I've given inordinate importance to my years as an ex-pat in Mexico. I've
claimed again and again that I might have stayed, that my life was there, but
that tragedy brought me back to Seattle, brought me home. But maybe the truth
is that home brought me home. That culture and language, roots and blood
brought me home. Home is all those things for me. And there's more.
People
make a place home. Blood, family, yes. Also those I choose to
be my family: friends and neighbors, colleagues and community members. The
people I see daily or weekly. The tall, thin librarian who bikes to work, the
postal worker with long, painted nails, the waitress who wouldn't serve my
daughter a margarita because she knew she wasn't 21 regardless what her false
ID stated. Community is home. It's where I can breathe and thrive.
Home
is the physical environment. I am a Washingtonian. My roots are planted deep in
the forests of the Cascade foothills. The vibrant greens of the hills, the
varied grays of winter, the brilliant blues of summer sky and water are home to
me. Home too is the fragrant salt air off Puget Sound, gentle and breezy in the
summer, harsh and cold in the winter, always laced with the scent of the sea.
Love
makes home. Love of self: self-concept, self-confidence, self-awareness that
make me feel at peace, wherever I find myself. Love of others. Love I give and
love I receive. Always. Unconditional. Love that allows me to kick back and be
myself with the self-knowledge to understand who that self is, what makes it
tick, what gives it joy.
I've
spent my adult life teaching the English language, the past thirty years working
with immigrants and refugees in Seattle. My students have lost all they once
knew. Most will never return to their homelands, their roots. Can roots be
replanted? Is multi-culturalism possible? Could my roots have grown deep enough
for me to find home in Mexico City? I believe so. I believe my students can
build new homes, set new roots here in Seattle, or anywhere in the world,
provided their other needs (sense of self; love of family, friends and
community; physical environment; first language and cultural values) are met
while they are also learning and accepting the language and culture of their
new home. This is one of the lessons I learned from Finding Home: Other Voices, and it is the lesson my characters
learn in The Alki Trilogy.
I
am grateful to the wonderful writers who, by sharing their stories, helped me
understand my own more deeply. Here's a complete list of contributors. Just
click on a name to link to the author's essay.
And
here's my completed exercise for the teachers in the room. Sixteen essays for
fourteen residences, most of which were never homes at all.
3 comments:
Very thoughtful post. Bob and Jack always have good ideas. Think I'll try this. I have felt home in the NW for many years. Think I was coming home here all my life. Now I've been here more than half my life.

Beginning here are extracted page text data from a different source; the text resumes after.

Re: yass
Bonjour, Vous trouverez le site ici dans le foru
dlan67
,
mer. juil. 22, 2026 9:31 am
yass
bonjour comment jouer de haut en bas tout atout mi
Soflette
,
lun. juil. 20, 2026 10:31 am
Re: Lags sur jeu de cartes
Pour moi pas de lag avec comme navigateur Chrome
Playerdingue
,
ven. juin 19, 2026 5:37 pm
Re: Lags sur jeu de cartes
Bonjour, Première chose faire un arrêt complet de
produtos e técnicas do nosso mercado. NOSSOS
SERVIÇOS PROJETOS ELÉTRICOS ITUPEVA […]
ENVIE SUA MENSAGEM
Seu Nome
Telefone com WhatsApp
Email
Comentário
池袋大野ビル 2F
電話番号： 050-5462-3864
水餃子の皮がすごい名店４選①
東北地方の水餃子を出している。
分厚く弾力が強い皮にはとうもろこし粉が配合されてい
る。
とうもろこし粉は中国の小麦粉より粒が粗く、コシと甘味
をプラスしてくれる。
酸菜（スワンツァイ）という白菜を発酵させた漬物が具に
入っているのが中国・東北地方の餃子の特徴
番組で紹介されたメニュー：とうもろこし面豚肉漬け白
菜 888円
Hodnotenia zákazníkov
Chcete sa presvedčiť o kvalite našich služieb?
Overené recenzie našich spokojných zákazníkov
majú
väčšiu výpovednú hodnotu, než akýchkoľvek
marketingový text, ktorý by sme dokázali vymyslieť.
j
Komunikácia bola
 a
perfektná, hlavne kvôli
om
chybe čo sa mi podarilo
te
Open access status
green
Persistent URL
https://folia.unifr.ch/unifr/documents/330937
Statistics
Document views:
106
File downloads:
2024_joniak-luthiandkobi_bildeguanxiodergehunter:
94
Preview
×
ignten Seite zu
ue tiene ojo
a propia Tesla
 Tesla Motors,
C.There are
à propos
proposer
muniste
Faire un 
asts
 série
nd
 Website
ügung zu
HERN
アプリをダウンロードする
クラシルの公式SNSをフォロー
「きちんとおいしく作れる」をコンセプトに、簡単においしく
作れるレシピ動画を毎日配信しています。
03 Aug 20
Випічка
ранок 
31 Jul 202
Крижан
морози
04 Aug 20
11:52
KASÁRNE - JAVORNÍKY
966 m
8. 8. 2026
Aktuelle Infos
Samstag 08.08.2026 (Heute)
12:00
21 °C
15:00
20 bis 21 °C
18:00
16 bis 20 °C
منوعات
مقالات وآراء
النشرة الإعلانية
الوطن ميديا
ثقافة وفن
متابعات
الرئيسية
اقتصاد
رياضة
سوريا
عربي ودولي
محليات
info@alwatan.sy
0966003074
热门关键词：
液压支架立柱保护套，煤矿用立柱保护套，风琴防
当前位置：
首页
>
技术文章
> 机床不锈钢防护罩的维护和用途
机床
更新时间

I've read the whole series. Didn't always leave comments. Very sincere work there. Probably should come together in a book. Buckminster Fuller wrote that America moves every five (or was it three?) years.That's a lot of homes to get back to so this series touches some nerves.
J
Thank you for your comments historywriter and Jack. It was an adventure that's for sure! A book? Maybe. The process has certainly helped clarify some ideas before my new project can progress into a book.